Update concise model card

ed71b3f verified 9 days ago

8.56 kB

	---
	language:
	- en
	license: other
	license_name: flux-non-commercial-license
	license_link: LICENSE.md
	base_model:
	- black-forest-labs/FLUX.2-klein-9B
	base_model_relation: quantized
	library_name: diffusers
	pipeline_tag: text-to-image
	tags:
	- image-generation
	- image-editing
	- flux
	- flux2
	- Flux2KleinPipeline
	- sdnq
	- 4-bit
	- uint4
	- quantized
	- diffusers
	---

	# FLUX.2 Klein 9B SDNQ UINT4 Static

	Static UINT4 SDNQ quantization of
	[black-forest-labs/FLUX.2-klein-9B](https://huggingface.co/black-forest-labs/FLUX.2-klein-9B).

	This checkpoint was selected as a practical deployment-oriented variant because
	it was the fastest option in the A40 benchmark and used substantially less VRAM
	than the original BF16 pipeline, while visual quality differences were minor in
	the prompt-following stress comparison.

	Related checkpoint: for a quality-oriented dynamic SVD alternative with a
	modest latency and VRAM tradeoff, see
	[WaveCut/FLUX.2-klein-9B-SDNQ-float4_e4m0fnu-dynamic-th0p01-svd-r128-s32](https://huggingface.co/WaveCut/FLUX.2-klein-9B-SDNQ-float4_e4m0fnu-dynamic-th0p01-svd-r128-s32).

	![Full resolution comparison canvas](assets/flux2-sdnq-uint4-static-comparison.webp)

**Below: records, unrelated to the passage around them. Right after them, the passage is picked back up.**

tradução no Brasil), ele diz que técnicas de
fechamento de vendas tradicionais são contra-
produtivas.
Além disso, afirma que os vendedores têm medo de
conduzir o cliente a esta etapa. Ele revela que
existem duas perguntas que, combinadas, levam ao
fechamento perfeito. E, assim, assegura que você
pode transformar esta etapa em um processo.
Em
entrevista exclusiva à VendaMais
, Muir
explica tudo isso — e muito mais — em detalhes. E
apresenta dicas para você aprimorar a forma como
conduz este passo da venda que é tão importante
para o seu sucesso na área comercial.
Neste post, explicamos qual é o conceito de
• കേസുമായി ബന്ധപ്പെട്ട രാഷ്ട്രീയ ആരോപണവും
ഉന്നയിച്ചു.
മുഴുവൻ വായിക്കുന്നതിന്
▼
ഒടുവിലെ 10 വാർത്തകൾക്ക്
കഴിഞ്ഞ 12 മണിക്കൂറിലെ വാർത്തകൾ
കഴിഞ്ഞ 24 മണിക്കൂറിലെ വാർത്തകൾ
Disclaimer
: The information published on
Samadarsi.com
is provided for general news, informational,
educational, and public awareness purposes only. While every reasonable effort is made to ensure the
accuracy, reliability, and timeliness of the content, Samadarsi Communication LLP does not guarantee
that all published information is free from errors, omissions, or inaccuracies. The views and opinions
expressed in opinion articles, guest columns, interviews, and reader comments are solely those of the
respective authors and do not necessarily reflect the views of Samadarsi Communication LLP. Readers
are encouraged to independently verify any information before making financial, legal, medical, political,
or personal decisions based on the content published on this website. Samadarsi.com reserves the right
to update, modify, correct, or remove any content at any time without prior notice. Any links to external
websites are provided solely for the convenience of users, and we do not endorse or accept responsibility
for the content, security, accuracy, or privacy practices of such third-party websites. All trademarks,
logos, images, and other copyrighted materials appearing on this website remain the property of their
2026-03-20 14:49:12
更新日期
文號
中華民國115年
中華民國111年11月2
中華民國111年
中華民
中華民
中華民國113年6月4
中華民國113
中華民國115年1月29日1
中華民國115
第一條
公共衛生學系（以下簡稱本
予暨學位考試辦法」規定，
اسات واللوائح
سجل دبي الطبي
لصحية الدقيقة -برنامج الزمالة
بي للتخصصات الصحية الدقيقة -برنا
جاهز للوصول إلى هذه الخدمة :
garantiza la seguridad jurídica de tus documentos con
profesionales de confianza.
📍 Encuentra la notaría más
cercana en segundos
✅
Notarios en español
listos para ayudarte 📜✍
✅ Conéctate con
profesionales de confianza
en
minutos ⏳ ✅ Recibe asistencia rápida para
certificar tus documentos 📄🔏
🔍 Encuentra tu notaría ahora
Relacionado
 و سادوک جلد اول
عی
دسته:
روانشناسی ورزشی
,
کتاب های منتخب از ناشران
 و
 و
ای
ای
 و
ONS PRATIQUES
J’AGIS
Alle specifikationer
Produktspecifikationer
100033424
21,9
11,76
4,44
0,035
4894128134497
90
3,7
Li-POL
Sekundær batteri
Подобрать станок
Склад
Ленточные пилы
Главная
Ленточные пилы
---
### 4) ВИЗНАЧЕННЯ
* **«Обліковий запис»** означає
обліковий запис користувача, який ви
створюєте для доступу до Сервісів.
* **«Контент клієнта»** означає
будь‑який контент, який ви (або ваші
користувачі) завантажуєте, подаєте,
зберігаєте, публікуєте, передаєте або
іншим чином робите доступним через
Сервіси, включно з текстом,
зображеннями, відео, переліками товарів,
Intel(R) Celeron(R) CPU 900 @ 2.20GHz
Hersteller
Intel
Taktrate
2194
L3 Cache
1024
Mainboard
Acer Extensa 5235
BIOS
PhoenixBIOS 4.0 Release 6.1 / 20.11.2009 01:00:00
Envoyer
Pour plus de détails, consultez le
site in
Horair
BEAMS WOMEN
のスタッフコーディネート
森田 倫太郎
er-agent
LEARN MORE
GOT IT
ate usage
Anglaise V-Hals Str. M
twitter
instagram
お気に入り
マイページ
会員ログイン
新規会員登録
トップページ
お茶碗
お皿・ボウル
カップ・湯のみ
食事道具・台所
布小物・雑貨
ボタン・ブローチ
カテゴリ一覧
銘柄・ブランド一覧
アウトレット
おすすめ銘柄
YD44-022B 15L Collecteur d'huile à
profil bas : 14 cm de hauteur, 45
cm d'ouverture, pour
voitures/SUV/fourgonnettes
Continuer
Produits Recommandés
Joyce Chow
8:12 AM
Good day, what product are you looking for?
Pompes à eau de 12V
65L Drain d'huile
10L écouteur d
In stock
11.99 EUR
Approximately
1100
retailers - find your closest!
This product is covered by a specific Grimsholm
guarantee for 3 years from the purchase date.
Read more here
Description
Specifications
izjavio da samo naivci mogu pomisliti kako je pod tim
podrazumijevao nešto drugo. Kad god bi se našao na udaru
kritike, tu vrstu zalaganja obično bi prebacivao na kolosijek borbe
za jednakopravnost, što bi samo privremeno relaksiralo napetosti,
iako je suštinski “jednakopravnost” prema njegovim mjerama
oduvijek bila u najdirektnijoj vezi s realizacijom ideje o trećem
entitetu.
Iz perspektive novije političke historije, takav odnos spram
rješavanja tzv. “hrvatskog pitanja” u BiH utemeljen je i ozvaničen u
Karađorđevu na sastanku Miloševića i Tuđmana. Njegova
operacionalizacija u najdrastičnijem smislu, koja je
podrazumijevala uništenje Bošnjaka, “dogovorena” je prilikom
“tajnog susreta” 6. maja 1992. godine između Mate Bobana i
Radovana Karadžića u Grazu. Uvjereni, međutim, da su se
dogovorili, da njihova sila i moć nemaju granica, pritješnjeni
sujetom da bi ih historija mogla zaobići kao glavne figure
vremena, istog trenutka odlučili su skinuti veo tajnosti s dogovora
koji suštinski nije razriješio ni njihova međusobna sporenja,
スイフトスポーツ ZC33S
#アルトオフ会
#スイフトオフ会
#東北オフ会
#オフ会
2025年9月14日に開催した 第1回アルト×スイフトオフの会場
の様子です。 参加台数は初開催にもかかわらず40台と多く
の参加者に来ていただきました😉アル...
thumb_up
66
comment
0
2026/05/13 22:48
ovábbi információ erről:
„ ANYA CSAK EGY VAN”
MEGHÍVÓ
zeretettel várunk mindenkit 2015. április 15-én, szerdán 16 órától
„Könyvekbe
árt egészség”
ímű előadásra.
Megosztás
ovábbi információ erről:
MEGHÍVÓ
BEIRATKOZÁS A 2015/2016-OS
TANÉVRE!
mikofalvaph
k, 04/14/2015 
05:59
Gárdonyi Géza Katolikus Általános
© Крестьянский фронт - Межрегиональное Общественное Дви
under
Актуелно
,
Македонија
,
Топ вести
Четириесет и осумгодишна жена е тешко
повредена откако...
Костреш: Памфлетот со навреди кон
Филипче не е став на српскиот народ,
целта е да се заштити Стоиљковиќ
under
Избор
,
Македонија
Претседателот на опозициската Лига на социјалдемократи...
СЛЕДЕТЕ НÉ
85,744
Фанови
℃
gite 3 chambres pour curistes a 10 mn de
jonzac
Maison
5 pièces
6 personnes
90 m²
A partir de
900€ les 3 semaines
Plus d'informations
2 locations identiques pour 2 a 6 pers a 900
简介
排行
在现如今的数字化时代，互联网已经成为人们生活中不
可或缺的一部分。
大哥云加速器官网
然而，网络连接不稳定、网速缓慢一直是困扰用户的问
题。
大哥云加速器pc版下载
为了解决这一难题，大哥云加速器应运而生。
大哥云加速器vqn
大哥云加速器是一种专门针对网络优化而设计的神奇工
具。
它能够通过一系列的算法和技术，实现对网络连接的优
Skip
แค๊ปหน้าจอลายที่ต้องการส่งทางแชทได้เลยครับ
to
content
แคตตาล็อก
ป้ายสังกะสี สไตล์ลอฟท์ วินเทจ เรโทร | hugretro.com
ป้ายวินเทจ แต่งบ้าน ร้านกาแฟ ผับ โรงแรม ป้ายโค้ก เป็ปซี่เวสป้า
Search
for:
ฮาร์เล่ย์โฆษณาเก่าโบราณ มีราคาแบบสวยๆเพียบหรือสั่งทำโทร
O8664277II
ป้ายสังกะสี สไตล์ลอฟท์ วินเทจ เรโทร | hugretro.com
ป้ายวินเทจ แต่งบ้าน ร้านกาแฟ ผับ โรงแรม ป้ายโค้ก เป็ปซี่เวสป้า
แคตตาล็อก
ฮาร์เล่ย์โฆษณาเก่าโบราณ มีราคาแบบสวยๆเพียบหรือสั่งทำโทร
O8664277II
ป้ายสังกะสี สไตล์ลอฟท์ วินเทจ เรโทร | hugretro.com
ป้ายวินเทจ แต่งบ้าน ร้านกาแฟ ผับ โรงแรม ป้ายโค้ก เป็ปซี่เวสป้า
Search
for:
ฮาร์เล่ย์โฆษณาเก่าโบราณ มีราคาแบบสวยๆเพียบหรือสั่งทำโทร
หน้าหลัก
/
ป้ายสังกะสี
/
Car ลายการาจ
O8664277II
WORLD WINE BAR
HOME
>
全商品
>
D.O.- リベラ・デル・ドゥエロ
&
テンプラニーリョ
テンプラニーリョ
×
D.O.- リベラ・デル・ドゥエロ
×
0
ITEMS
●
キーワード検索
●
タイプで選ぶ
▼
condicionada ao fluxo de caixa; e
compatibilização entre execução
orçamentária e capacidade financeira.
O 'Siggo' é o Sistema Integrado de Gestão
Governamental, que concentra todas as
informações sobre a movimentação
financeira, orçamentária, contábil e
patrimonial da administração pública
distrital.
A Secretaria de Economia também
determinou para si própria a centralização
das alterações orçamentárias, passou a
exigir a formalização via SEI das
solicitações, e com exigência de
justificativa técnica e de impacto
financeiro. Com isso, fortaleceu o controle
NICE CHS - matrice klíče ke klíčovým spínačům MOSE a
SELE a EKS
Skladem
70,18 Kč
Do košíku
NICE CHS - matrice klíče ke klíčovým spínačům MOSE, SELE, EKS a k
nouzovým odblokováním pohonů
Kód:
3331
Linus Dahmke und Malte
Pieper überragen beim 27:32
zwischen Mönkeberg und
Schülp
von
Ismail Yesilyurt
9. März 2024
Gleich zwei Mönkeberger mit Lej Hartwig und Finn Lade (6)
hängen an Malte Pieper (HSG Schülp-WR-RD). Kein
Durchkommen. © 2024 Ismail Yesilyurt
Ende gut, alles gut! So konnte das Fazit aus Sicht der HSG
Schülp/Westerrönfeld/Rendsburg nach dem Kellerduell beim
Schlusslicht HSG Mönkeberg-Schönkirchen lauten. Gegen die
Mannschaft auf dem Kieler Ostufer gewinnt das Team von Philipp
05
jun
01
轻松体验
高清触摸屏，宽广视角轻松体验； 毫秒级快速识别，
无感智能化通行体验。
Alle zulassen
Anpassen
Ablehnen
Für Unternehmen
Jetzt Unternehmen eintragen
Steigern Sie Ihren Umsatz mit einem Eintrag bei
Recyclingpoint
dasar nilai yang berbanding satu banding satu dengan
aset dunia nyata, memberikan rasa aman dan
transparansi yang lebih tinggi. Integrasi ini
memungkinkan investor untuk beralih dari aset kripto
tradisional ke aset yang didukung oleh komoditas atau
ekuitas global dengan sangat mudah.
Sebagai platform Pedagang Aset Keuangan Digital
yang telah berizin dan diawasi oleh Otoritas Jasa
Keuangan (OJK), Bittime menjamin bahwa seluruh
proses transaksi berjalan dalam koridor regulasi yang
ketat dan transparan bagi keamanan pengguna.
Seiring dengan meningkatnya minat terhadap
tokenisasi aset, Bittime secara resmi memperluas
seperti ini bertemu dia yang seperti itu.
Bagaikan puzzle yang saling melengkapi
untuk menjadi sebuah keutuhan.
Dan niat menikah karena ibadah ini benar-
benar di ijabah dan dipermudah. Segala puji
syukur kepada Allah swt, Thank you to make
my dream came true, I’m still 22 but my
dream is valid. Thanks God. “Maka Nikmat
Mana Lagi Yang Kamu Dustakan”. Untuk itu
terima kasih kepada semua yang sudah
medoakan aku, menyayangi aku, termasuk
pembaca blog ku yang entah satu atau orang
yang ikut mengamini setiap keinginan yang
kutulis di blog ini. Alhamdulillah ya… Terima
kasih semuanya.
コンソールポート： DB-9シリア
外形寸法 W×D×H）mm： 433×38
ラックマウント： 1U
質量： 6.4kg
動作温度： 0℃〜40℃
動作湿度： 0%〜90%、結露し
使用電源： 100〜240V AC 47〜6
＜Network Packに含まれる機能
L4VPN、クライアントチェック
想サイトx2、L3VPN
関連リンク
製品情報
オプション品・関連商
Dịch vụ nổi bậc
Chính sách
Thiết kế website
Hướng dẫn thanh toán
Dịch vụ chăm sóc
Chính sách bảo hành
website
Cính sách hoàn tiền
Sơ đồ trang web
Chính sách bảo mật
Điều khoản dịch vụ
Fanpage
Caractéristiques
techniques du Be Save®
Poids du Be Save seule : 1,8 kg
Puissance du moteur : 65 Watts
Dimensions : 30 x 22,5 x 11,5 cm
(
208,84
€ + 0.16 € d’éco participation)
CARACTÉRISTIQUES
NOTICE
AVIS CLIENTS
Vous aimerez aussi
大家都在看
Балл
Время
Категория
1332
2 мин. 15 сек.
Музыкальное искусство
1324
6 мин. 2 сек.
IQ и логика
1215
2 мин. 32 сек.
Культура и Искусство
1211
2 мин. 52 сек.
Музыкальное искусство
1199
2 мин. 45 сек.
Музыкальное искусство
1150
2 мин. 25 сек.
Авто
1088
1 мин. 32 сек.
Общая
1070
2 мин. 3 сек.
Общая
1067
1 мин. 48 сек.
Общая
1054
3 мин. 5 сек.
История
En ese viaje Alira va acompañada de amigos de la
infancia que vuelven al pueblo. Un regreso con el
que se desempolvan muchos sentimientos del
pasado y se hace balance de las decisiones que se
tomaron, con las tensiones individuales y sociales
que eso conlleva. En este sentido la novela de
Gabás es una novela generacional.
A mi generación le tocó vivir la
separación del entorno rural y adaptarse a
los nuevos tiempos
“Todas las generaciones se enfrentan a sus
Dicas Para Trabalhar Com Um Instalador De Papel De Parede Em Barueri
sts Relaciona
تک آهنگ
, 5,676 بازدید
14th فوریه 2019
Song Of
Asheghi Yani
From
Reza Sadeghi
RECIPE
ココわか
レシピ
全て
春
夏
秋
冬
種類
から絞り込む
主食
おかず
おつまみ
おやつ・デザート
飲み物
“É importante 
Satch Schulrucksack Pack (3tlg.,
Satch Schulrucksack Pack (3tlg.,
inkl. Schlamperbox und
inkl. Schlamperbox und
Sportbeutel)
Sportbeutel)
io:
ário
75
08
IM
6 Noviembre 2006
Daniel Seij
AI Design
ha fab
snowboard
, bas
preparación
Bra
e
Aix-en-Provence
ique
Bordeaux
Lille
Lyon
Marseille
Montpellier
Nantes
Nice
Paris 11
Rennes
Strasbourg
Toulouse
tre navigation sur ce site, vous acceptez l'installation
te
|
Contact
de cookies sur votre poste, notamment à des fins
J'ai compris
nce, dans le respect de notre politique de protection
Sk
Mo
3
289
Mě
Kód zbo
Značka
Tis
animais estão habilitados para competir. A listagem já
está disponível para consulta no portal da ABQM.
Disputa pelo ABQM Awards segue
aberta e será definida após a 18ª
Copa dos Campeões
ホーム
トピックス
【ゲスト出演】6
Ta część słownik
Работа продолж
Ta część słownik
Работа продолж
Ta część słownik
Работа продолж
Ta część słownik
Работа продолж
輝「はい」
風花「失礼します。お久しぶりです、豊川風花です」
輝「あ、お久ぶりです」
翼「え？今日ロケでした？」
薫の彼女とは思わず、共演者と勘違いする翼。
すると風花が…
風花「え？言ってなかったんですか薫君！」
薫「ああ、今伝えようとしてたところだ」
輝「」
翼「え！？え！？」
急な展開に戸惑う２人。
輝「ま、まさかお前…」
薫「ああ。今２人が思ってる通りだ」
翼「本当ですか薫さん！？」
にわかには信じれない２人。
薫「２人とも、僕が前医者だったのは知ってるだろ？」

	The image above is a compressed WebP version of a 1:1 comparison canvas. It
	contains the original FLUX.2 Klein 9B, the previous SDNQ baseline, this
	`uint4-static` checkpoint, and a quality-oriented dynamic SVD candidate across
	text-heavy prompts including an additional Russian-only chalkboard prompt.

	## Why This Variant

	We compared broad SDNQ 4-bit recipes across speed, VRAM, and visual quality.
	This `uint4-static` recipe was chosen because it gives the best deployment
	tradeoff:

	- Lowest latency among the final candidates in the single-process benchmark.
	- Low runtime VRAM in a 1024x1024, 4-step image-generation pipeline.
	- Much smaller full-pipeline checkpoint footprint than the original BF16
	FLUX.2 Klein 9B checkpoint in the measured setup.
	- Visual differences versus the baseline and the original model were small in
	the stress set, including long text, signs, labels, small details, and a
	Russian chalkboard prompt.

	## Benchmark Setup

	Measurements below use a single NVIDIA A40 test host and a consistent
	`Flux2KleinPipeline` inference harness.

	- GPU: NVIDIA A40 46 GB
	- Resolution: 1024x1024
	- Steps: 4
	- Guidance scale: 0.0
	- Torch dtype: bfloat16
	- Quantized matmul: enabled for SDNQ inference comparisons
	- Batch/concurrency: single process

	These are deployment-oriented measurements for one hardware/software setup.

	## Candidate Benchmark

	Single-process inference metrics for the final candidate set:

	\| Variant \| Warm avg \| GPU peak \| CUDA allocated \|
	\| --- \| ---: \| ---: \| ---: \|
	\| `uint4-static` \| 3.826 s \| 14.8 GB \| 14.1 GB \|
	\| `int4-dynamic-th0p1-svd-r16-s32-g128` \| 4.020 s \| 14.3 GB \| 13.5 GB \|
	\| `uint4-static-svd-r32-s32` \| 4.070 s \| 14.7 GB \| 13.9 GB \|
	\| `float4_e4m0fnu-dynamic-th0p1-svd-r16-s32` \| 4.116 s \| 16.0 GB \| 15.3 GB \|
	\| `float4_e4m0fnu-dynamic-th0p01-svd-r128-s32` \| 4.185 s \| 17.2 GB \| 16.5 GB \|

	## Stress Comparison

	This stress set contains 9 prompts with signs, chalkboards, posters, labels,
	timetables, small props, and a Russian-only chalkboard prompt. Each row was run
	twice; the table reports the warm run average.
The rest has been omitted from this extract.